A idéia deixou o marceneiro aturdido. Mas não a renegou. Sim, em vez de um oratório, um altar. Posso fazer, sim. — Pensou.
— O problema é a madeira. Não tenho dinheiro para tanto. Mas o serviço, posso sim. — Falou com a esposa.
— Vamos procurar Zezé Amaral. Ele vive fazendo campanhas através da rádio. — A idéia era extraordinária, vinda uma pessoa simples como dona Maria.
O diretor da emissora local gostou da idéia. Lançou um programa para o altar do orfanato e em poucas semanas conseguiu o necessário para a compra da madeira.
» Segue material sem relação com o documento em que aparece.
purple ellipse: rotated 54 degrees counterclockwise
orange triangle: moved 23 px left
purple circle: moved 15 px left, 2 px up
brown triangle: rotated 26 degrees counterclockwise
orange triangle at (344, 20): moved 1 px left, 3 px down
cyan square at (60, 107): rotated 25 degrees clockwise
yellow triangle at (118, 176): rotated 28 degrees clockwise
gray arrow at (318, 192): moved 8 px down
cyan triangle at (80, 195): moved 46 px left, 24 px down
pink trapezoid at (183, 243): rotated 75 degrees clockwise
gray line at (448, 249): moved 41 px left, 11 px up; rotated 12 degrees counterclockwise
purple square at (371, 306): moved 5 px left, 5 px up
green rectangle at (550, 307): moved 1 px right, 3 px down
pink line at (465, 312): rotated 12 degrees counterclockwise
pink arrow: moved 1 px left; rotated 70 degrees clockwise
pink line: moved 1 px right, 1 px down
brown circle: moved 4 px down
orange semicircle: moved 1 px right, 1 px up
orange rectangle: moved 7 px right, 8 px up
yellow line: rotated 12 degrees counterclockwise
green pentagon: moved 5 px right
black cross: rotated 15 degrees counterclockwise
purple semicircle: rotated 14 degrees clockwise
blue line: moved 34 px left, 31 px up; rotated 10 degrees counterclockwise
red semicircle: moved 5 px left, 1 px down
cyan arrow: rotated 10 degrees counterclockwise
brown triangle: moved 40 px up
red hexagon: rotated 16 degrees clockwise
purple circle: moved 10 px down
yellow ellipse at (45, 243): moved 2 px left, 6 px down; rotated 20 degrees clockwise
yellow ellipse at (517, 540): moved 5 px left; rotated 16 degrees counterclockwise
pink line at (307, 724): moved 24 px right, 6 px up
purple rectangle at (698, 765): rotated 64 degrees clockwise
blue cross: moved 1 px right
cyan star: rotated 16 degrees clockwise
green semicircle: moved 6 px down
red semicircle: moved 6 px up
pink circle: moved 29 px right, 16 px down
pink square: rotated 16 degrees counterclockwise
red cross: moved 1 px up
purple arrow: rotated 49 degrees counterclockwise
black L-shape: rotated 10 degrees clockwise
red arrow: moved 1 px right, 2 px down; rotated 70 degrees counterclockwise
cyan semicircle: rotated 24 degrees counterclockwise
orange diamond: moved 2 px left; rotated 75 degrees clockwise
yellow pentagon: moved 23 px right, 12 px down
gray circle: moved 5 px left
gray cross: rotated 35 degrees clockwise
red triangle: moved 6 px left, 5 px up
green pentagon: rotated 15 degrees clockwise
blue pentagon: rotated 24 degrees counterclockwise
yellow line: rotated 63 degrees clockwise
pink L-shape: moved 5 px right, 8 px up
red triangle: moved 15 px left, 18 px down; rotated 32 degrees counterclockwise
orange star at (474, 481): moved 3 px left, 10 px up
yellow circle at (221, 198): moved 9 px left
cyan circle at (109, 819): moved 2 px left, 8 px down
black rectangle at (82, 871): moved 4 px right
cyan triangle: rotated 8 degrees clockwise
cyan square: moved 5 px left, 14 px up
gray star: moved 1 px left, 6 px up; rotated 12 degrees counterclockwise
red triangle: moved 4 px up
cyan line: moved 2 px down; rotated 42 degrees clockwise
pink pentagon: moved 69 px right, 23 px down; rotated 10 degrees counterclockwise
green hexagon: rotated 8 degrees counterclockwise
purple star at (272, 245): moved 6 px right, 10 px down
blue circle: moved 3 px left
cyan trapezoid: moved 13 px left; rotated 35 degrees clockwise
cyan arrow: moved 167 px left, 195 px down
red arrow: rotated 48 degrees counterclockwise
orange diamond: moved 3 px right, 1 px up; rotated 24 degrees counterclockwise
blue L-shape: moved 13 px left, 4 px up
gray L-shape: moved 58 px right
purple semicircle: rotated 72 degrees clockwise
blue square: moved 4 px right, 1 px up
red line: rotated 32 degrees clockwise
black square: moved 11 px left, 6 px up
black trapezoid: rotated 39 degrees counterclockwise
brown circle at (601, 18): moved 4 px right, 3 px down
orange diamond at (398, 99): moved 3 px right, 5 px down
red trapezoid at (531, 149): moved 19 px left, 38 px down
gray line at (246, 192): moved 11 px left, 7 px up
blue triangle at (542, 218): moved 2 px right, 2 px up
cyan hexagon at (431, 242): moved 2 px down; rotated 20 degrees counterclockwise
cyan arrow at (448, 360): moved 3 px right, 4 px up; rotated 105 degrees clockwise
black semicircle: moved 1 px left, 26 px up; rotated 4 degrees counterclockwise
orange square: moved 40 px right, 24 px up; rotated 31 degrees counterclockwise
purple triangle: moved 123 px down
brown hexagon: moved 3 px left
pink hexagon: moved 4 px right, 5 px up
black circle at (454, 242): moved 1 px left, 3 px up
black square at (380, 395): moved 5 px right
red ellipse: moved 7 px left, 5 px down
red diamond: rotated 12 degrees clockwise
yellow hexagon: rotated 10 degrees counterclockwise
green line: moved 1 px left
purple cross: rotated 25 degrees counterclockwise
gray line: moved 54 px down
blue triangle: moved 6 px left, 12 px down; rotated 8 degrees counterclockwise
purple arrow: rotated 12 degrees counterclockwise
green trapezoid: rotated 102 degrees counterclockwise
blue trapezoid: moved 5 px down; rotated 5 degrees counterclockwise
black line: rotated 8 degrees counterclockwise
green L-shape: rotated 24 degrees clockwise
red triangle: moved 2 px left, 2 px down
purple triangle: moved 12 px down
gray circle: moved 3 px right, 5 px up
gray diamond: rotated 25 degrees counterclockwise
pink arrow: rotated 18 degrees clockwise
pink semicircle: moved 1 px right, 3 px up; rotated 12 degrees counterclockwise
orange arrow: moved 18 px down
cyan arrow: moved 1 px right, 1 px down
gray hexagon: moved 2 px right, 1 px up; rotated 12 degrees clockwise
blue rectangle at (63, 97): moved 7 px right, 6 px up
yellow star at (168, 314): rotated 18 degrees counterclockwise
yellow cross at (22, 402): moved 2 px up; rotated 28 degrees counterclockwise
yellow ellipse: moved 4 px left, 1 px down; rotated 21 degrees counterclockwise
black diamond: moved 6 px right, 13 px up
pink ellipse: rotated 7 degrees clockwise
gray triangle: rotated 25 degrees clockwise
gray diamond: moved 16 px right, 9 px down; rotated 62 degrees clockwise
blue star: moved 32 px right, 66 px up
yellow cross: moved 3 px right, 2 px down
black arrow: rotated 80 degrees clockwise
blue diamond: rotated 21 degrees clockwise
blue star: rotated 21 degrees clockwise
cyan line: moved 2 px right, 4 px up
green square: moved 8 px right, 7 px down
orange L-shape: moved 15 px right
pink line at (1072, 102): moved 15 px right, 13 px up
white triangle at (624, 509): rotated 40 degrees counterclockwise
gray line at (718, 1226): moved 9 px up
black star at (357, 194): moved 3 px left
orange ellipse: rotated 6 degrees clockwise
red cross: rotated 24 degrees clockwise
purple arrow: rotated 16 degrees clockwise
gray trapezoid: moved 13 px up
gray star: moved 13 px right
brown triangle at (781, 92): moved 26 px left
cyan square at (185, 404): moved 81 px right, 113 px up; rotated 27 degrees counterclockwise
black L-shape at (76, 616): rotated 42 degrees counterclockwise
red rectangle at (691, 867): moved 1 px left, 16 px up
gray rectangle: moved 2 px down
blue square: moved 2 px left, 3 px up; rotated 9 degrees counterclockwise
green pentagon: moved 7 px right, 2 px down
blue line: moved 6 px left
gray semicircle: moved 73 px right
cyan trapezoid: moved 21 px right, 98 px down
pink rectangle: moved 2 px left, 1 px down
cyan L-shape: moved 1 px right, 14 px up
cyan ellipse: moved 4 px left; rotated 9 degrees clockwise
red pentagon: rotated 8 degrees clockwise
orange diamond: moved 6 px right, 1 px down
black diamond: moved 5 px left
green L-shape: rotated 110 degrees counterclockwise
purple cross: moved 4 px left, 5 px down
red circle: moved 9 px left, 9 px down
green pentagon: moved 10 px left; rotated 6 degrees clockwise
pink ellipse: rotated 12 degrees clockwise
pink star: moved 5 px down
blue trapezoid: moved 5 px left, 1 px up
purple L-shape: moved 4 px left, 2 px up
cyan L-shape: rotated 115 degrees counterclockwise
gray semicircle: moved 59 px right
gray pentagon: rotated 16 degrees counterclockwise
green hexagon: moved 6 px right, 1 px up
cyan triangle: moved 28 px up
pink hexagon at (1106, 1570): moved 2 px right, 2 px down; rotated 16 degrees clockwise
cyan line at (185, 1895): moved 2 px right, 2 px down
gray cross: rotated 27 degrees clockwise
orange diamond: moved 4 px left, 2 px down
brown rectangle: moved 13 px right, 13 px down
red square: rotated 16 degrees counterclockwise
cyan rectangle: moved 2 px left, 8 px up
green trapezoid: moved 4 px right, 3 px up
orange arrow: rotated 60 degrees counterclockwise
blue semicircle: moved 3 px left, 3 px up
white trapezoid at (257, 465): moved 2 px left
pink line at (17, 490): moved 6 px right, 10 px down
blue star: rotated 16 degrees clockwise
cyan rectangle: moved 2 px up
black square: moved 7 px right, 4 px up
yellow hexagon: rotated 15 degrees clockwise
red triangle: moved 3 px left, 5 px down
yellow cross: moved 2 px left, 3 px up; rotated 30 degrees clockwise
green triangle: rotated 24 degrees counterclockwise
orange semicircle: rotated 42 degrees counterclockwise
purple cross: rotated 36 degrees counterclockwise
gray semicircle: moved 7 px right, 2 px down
Pedro atacou de rijo. Fez tudo sozinho, desde a mesa do sacrifício até as mais elaboradas formas do altar. A madeira, trabalhada por suas mãos, tomava forma de nuvens, elevando-se na direção do teto da capela, pintado de azul e figurando o céu. Alegorias de anjos e seres celestiais entremeavam as nuvens, de onde, assentada sobre uma plataforma invisível, ascendia a imagem de Nossa Senhora.
À primeira missa, inaugurando a capela do orfanato, compareceram autoridades. Até Dom Rafael, bispo da diocese, estava presente. Ao ser cumprimentado por Dom Rafael, Pedro, que era humilde e tinha um jeito próprio de ver a vida, comentou.
— Não sou nada mais do que uma ferramenta nas mãos de Deus. E quando a ferramenta é boa, metade do serviço já está feita.